The life of a Grammy-nominated artist, award-winning actress, singer, songwriter, and producer may seem charmed, but it’s also a little hectic. When some people are stressed, they might pick up yoga, or begin to cook, or maybe even meditate. But when you’re Queen Latifah and you’re stressed out after a long day on the set of your latest hit movie, you bang those frustrations out on a drum set.

At VH1’s Save the Music event, Queen Latifah was honored for her contributions to music as well as her commitment to providing music education opportunities to students in low-income communities. Latifah, who grew up in a poor neighborhood in Newark, New Jersey, believes that music and the arts were her ticket out of poverty and wants to make sure that kids from her neighborhood have that opportunity too. That’s why every time she buys a drum set during a movie, she also donates that set to a local high-need school in a low-income community.

Historically, when budgets are tight, school administrators prioritize math and reading over programs in the arts. “To strip schools of music and art is like to strip your own soul”, Latifah said. “So many people find their way to who they want to be and what they want to be in life through music and art… so when you take that from children, you’re taking a piece of what they’re supposed to be. You’re taking a piece of their dreams.”

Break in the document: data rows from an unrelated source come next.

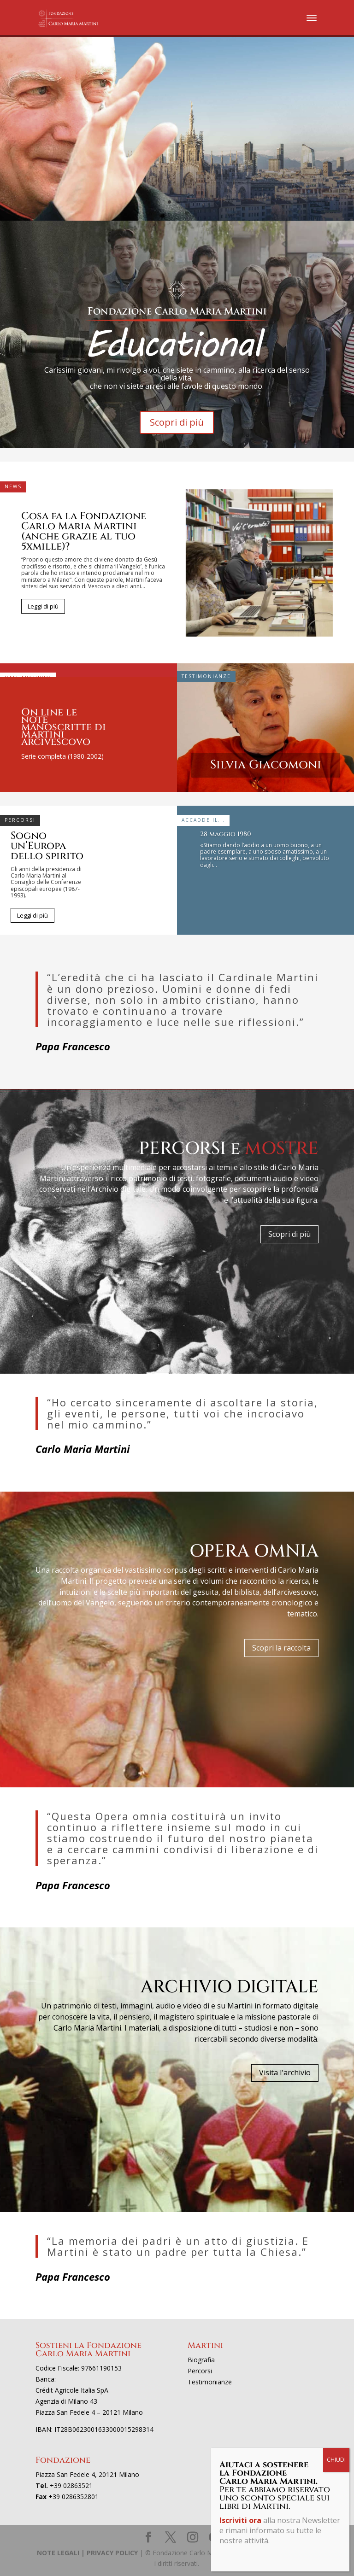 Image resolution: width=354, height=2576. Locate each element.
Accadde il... (203, 820)
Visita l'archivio (285, 2072)
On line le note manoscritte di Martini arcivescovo (63, 727)
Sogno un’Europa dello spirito (47, 846)
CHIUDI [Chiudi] (336, 2460)
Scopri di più (177, 422)
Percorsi (20, 820)
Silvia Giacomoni (265, 765)
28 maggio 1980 (225, 834)
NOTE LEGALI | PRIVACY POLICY (87, 2552)
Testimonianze (206, 676)
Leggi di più (43, 606)
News (13, 486)
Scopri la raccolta (281, 1648)
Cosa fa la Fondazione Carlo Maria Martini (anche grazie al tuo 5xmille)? (83, 531)
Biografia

At Monday’s event, the VH1 Save the Music Foundation celebrated 20 years of providing funding to help jumpstart music programs underfunded school districts. Since its start, the foundation has given over 2,000 schools the tools they need to re-instate their music programs – from providing musical instruments to music teacher development programs and their impact has been huge. In 2017 alone, DJ Khaled’s ‘Get Schooled: Khaled Keys campaign’ reached over one million young people with tools for success in the music industry.